=== Exercise data ===

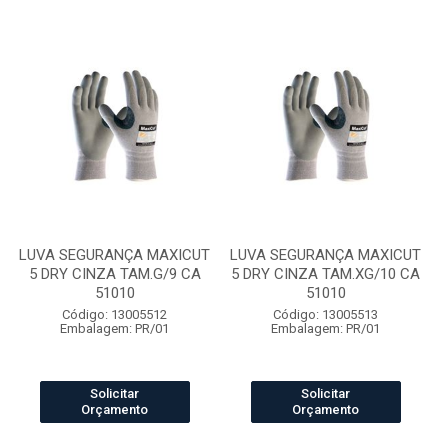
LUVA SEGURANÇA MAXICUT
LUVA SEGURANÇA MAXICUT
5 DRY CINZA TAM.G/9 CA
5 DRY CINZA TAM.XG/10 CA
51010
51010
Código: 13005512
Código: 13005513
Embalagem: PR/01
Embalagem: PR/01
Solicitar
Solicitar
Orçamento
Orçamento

===
=== Exercise data ===

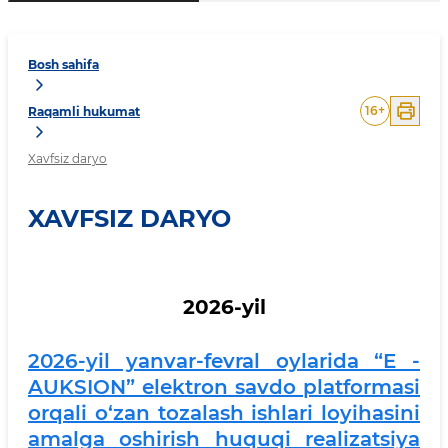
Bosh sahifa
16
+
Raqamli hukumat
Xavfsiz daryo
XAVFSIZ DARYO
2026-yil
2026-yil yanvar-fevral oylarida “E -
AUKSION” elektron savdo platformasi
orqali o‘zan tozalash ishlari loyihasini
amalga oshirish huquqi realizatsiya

===
=== Exercise data ===

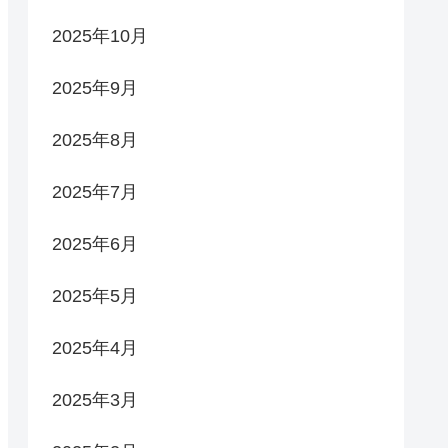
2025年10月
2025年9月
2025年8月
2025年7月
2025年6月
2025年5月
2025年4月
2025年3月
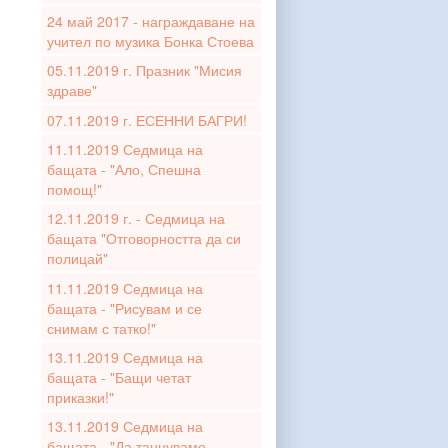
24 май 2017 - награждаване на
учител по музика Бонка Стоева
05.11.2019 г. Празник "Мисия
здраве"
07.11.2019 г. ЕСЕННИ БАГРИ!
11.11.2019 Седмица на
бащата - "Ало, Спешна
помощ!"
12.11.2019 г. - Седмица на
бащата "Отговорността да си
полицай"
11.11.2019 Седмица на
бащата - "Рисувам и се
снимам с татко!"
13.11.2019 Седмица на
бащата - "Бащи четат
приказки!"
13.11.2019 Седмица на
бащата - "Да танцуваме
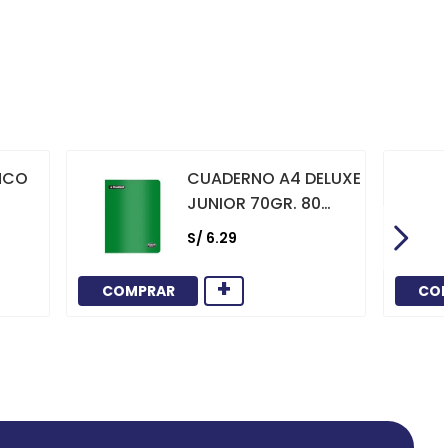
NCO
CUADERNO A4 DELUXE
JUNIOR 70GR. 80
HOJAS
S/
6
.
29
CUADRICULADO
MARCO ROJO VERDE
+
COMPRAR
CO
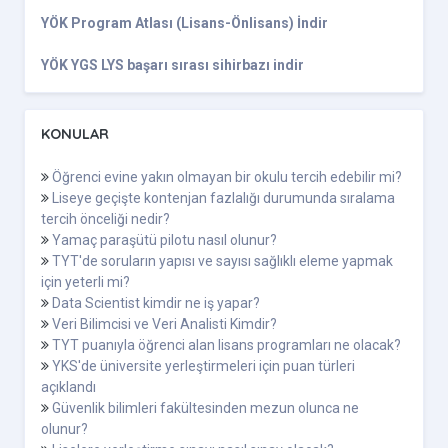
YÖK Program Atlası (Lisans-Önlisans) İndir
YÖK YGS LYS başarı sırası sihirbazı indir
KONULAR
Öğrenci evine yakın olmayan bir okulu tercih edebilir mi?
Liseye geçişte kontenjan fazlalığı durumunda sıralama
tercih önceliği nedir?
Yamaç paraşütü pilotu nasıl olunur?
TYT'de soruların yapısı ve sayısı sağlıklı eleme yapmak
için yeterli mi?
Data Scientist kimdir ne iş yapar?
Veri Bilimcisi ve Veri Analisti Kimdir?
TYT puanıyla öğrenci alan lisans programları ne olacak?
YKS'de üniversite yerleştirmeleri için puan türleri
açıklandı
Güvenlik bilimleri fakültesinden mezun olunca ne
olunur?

===

■ Task details:
Filter the data down to the lines that contain the string "olunur", and copy them.

■ Written response:
Yamaç paraşütü pilotu nasıl olunur?
olunur?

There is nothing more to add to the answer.